Einstein bir mektubunda özetle şöyle der:

'Biz yahudilerin tarih boyunca hayatımızı sürdürmemize en büyük yardımcı mazlumiyetimizdir. Devlet kurarsak korkarım ki, hükmetmenin kaçınılmaz gereği olarak biz de başkalarına zulmederiz..'

Evet, öyle de oldu.. Freud, İsrail'in kurulduğunu göremeden öldü.. Einstein ise, daha önce dile getirdiği kaygılarının daha ilk andan itibaren sahnelenmeye başlandığını gördü..

İsrail Devleti'nin, -gerçekte ise bir 'siyonist haydutlar çetesi'nin cinayet mekanizmasının- kuruluşu üzerinden geçen 75 yıl boyunca Filistin'de Müslüman halkın topraklarını silahla, zorla, katlîamlarca gasbeden siyonist Yahudiler, şimdi, arkalarına bütün emperial güçleri alarak pervasızca cinayet işliyorlar.. Amerikan emperyalizmi ve müttefikleri, deniz ve hava güçlerini müdahaleye hazır vaziyete getirdiler..

Rusya Başkanı Putin de dün, Kırgızistan'ın başkenti Bişkek'te, 'İsrail'in kendisin savunma hakkı vardır..' diyordu.
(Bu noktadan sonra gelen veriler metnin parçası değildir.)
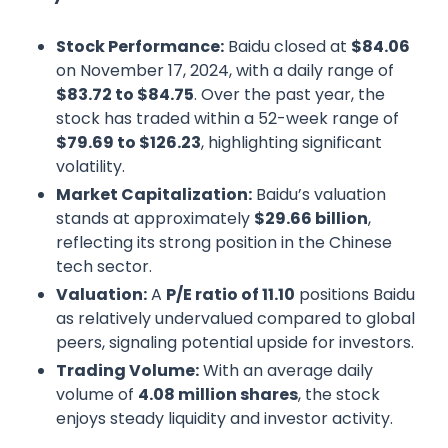
Stock Performance:
Baidu closed at
$84.06
on November 17, 2024, with a daily range of
$83.72 to $84.75
. Over the past year, the
stock has traded within a 52-week range of
$79.69 to $126.23
, highlighting significant
volatility.
Market Capitalization:
Baidu’s valuation
stands at approximately
$29.66 billion
,
reflecting its strong position in the Chinese
tech sector.
Valuation:
A
P/E ratio of 11.10
positions Baidu
as relatively undervalued compared to global
peers, signaling potential upside for investors.
Trading Volume:
With an average daily
volume of
4.08 million shares
, the stock
enjoys steady liquidity and investor activity.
Ülkeler, evleri zorla gasbedilen , bütünüyle esir alınmış olan ve 75 yıldır kan içirilen 'Filistin halkının, işgalciye karşı kendilerini ve haklarını savunma hakları vardır ..' deseydi, esasen çok şaşırırdım..

*

Evet, 'korktukça öldürüyorlar ve öldürdükçe daha çok korkuyorlar..' Ama, zaman değirmeni nice zâlim kişi ve toplumları öğütmüştür.